そこをゆっくりと歩き、近づいてくる巨大な姿があった。
四足獣の巨大スケルトンが二体ならんで歩き、その後ろから、夏の日差しをものともせず巨大な幽鬼が続く。
巨大アンデッドの前を歩くゾンビやスケルトンが、次々に動けなくなり、オーバドーズで茶褐色や白い砂と化していった。
それらを待ち構えるように、城壁塔の前でマース級のストーンゴーレムが四体たちふさがる。
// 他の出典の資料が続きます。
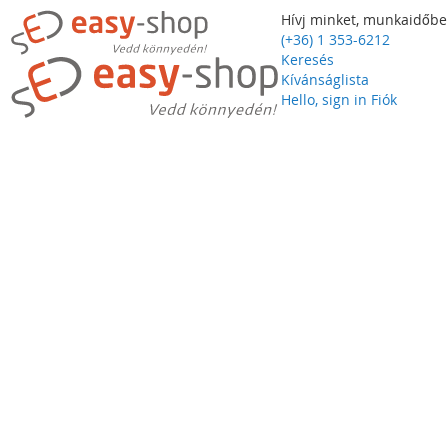
Hívj minket, munkaidőbe
(+36) 1 353-6212
Keresés
Kívánságlista
Hello, sign in
Fiók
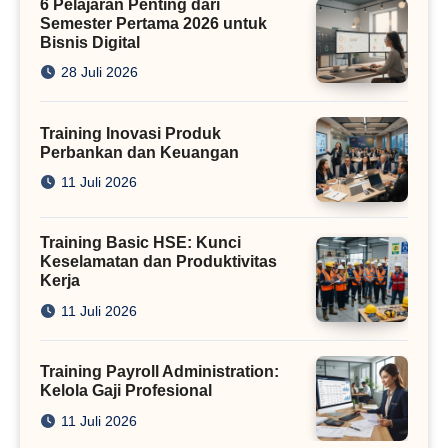
6 Pelajaran Penting dari
Semester Pertama 2026 untuk
Bisnis Digital
28 Juli 2026
Training Inovasi Produk
Perbankan dan Keuangan
11 Juli 2026
Training Basic HSE: Kunci
Keselamatan dan Produktivitas
Kerja
11 Juli 2026
Training Payroll Administration:
Kelola Gaji Profesional
11 Juli 2026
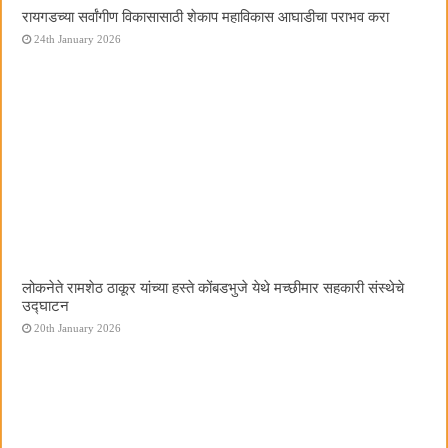
रायगडच्या सर्वांगीण विकासासाठी शेकाप महाविकास आघाडीचा पराभव करा
24th January 2026
लोकनेते रामशेठ ठाकूर यांच्या हस्ते कोंबडभुजे येथे मच्छीमार सहकारी संस्थेचे
उद्घाटन
20th January 2026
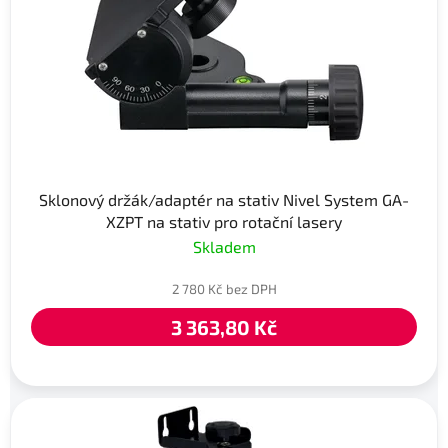
Sklonový držák/adaptér na stativ Nivel System GA-
XZPT na stativ pro rotační lasery
Skladem
2 780 Kč bez DPH
3 363,80 Kč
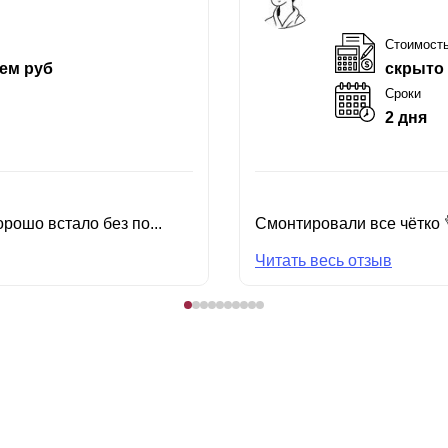
Стоимост
ем руб
скрыто
Сроки
2 дня
рошо встало без по...
Смонтировали все чётко 
Читать весь отзыв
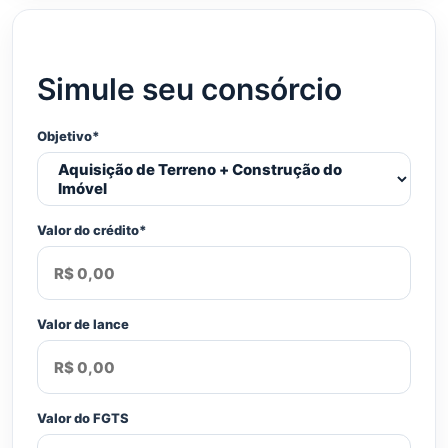
Simule seu consórcio
Objetivo*
Valor do crédito*
Valor de lance
Valor do FGTS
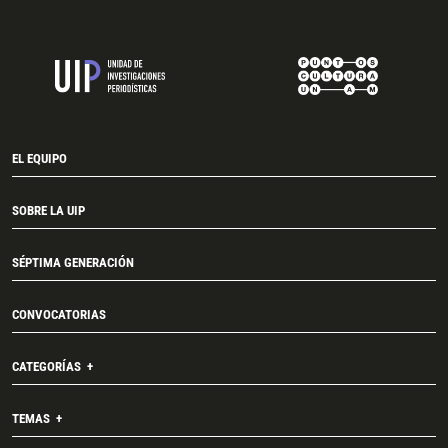
EL EQUIPO
SOBRE LA UIP
SÉPTIMA GENERACIÓN
CONVOCATORIAS
CATEGORÍAS
TEMAS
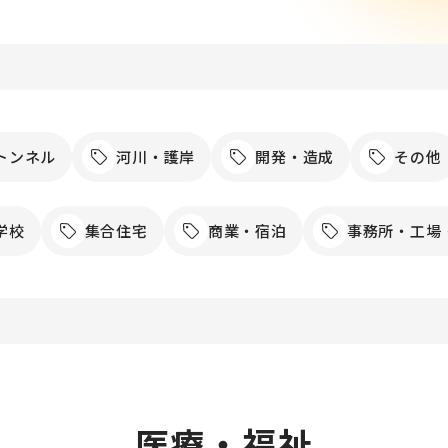
トンネル
河川・護岸
開発・造成
その他
学校
集合住宅
商業・宿泊
事務所・工場
医療・福祉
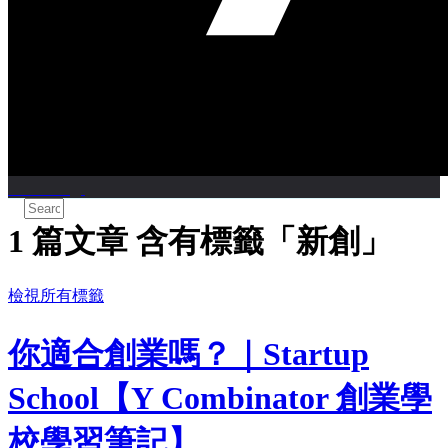
CareerTags
1 篇文章 含有標籤「新創」
檢視所有標籤
你適合創業嗎？｜Startup
School【Y Combinator 創業學
校學習筆記】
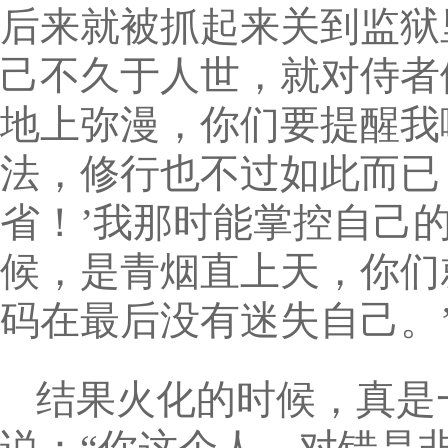
后来就被抓起来关到监狱
己不久于人世，就对侍者
地上弥漫，你们要提醒我
法，修行也不过如此而已
省！’我那时能掌控自己
候，是青烟直上天，你们
码在最后没有迷失自己。’
结果火化的时候，真是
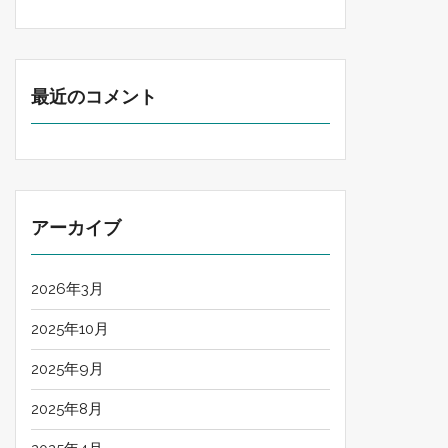
最近のコメント
アーカイブ
2026年3月
2025年10月
2025年9月
2025年8月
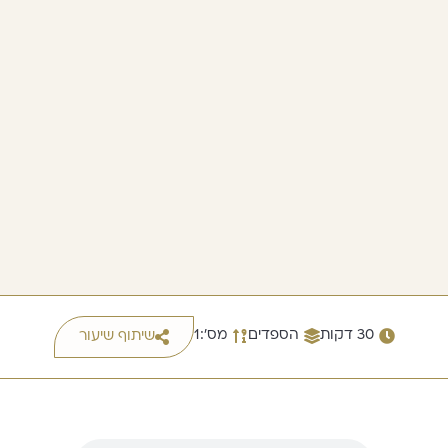
30 דקות
הספדים
מס׳:1
שיתוף שיעור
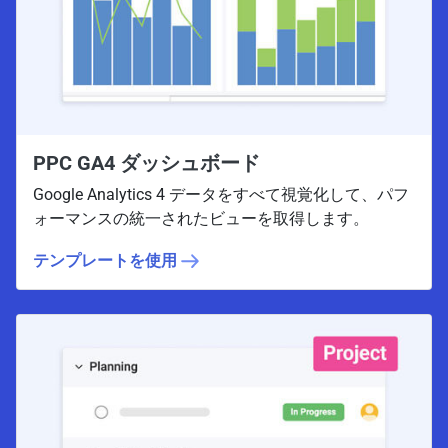
PPC GA4 ダッシュボード
Google Analytics 4 データをすべて視覚化して、パフ
ォーマンスの統一されたビューを取得します。
テンプレートを使用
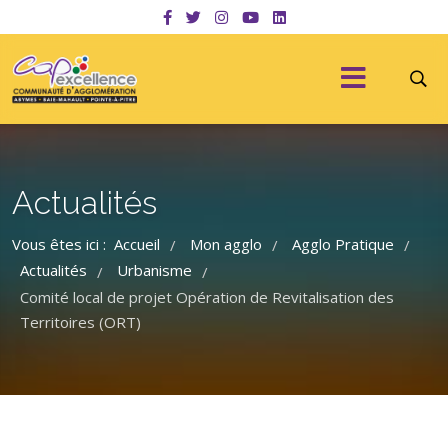
Actualités
Vous êtes ici :
Accueil
Mon agglo
Agglo Pratique
/
/
/
Actualités
Urbanisme
/
/
Comité local de projet Opération de Revitalisation des
Territoires (ORT)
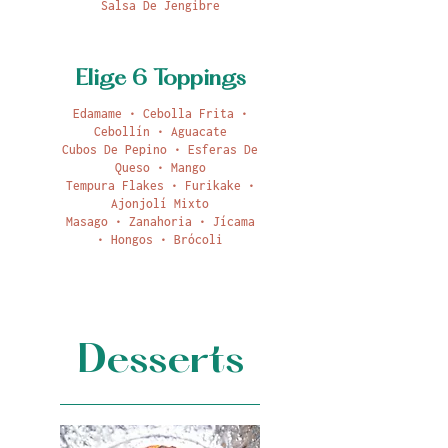
Salsa De Jengibre
Elige 6 Toppings
Edamame • Cebolla Frita •
Cebollín • Aguacate
Cubos De Pepino • Esferas De
Queso • Mango
Tempura Flakes • Furikake •
Ajonjolí Mixto
Masago • Zanahoria • Jícama
• Hongos • Brócoli
Desserts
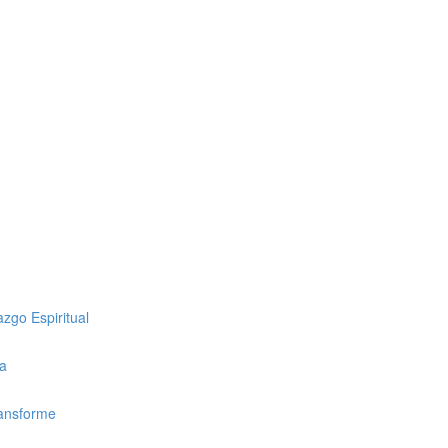
zgo Espiritual
ca
ransforme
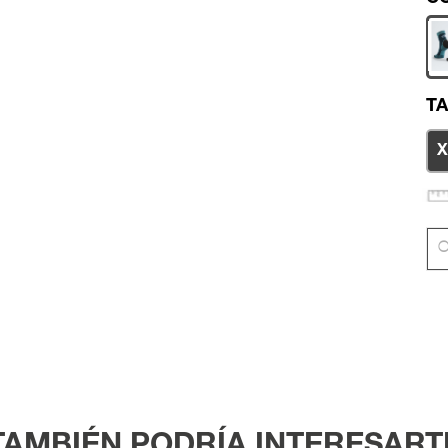
TA
X
TAMBIÉN PODRÍA INTERESART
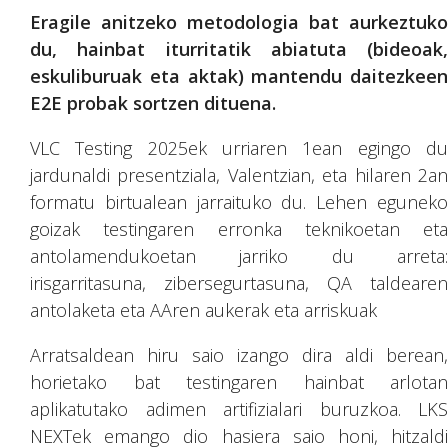
Eragile anitzeko metodologia bat aurkeztuko
du, hainbat iturritatik abiatuta (bideoak,
eskuliburuak eta aktak) mantendu daitezkeen
E2E probak sortzen dituena.
VLC Testing 2025ek urriaren 1ean egingo du
jardunaldi presentziala, Valentzian, eta hilaren 2an
formatu birtualean jarraituko du. Lehen eguneko
goizak testingaren erronka teknikoetan eta
antolamendukoetan jarriko du arreta:
irisgarritasuna, zibersegurtasuna, QA taldearen
antolaketa eta AAren aukerak eta arriskuak
Arratsaldean hiru saio izango dira aldi berean,
horietako bat testingaren hainbat arlotan
aplikatutako adimen artifizialari buruzkoa. LKS
NEXTek emango dio hasiera saio honi, hitzaldi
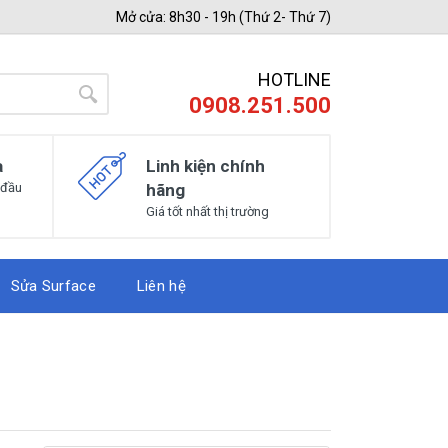
Mở cửa: 8h30 - 19h (Thứ 2- Thứ 7)
HOTLINE
0908.251.500
a
Linh kiện chính
 đầu
hãng
Giá tốt nhất thị trường
Sửa Surface
Liên hệ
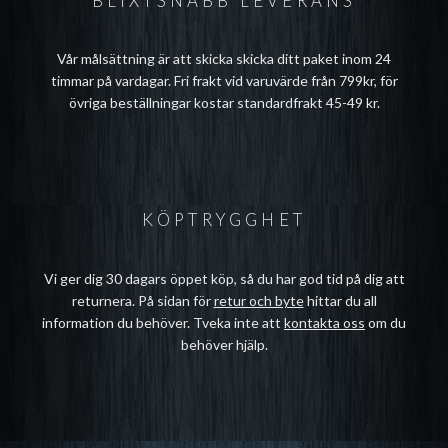
BLIXTSNABB LEVERANS
Vår målsättning är att skicka skicka ditt paket inom 24
timmar på vardagar. Fri frakt vid varuvärde från 799kr, för
övriga beställningar kostar standardfrakt 45-49 kr.
KÖPTRYGGHET
Vi ger dig 30 dagars öppet köp, så du har god tid på dig att
returnera. På sidan för
retur och byte
hittar du all
information du behöver. Tveka inte att
kontakta oss
om du
behöver hjälp.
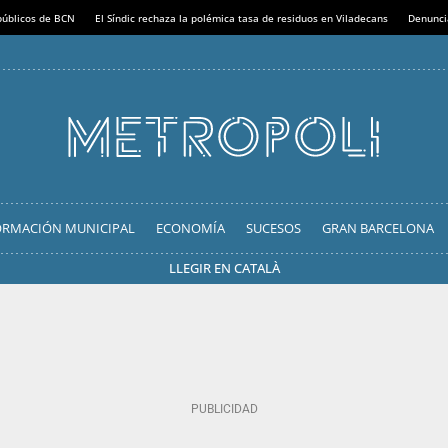
 públicos de BCN
El Síndic rechaza la polémica tasa de residuos en Viladecans
Denunci
ORMACIÓN MUNICIPAL
ECONOMÍA
SUCESOS
GRAN BARCELONA
LLEGIR EN CATALÀ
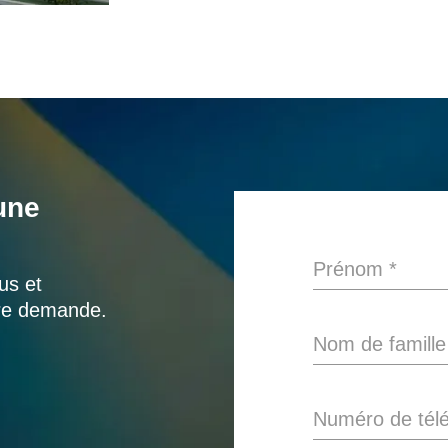
une
Prénom
*
us et
tre demande.
Nom de famille
Numéro de tél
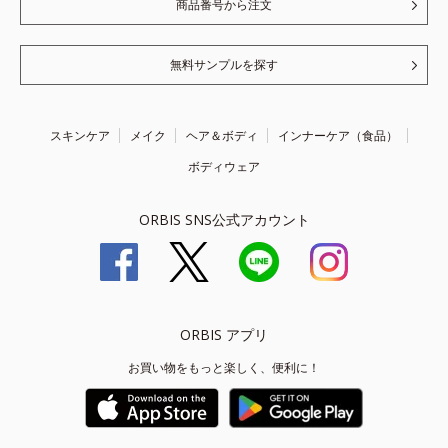
商品番号から注文
無料サンプルを探す
スキンケア
メイク
ヘア＆ボディ
インナーケア（食品）
ボディウェア
ORBIS SNS公式アカウント
ORBIS アプリ
お買い物をもっと楽しく、便利に！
すでに体の上部を回転させ、最高速度にまで達していた。
空気を切りさく金属音が鳴り響く。
金属音はパーナの耳鳴りではなっかたのだ。
マース級ストーンゴーレムは、足元に溢れるゾンビやスケルトンの海を、完全に無視していた。
狙いは前方に迫りくる巨大なアンデッドのみ。
流れ溢れるアンデッドどもは、ベイルフの城壁にへばりつき爪で壁を掻きむしっている。
今はまだもっているけれど、これからどうなるかは分からなかった。
ヤークトが荒い呼吸を整えながら言う。
「体がぜんぜんいうこと聞かないよ。
クローサ、城壁塔にあるコールカインをありったけ持ってきて」
「えっ、でもあのポーションは体に毒ってうわさが……」
「こんな時に、飲まないでどうするのさ?
この疲労感には、通常の回復魔法が効かないんだ。